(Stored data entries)
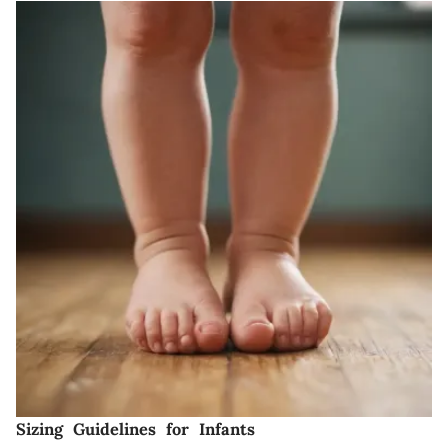
Sizing Guidelines for Infants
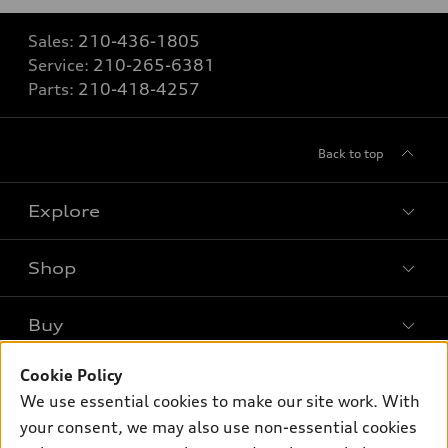
Sales:
210-436-1805
Service:
210-265-6381
Parts:
210-418-4257
Back to top
Explore
Shop
Models
What is e-tron®
Buy
Offers
SUV Models
Cookie Policy
New inventory
Own
Electric Models
Contact dealer
We use essential cookies to make our site work. With
Pre-owned inventory
your consent, we may also use non-essential cookies
Inside Audi
Trade-in value
Support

• _Exercise instructions_: Return all of the records above exactly as written. Omit each picture.

• _Problem solution_:
Sizing Guidelines for Infants
Sales:
210-436-1805
Service:
210-265-6381
Parts:
210-418-4257
Back to top
Explore
Shop
Models
What is e-tron®
Buy
Offers
SUV Models
Cookie Policy
New inventory
Own
Electric Models
Contact dealer
We use essential cookies to make our site work. With
Pre-owned inventory
your consent, we may also use non-essential cookies
Inside Audi
Trade-in value
Support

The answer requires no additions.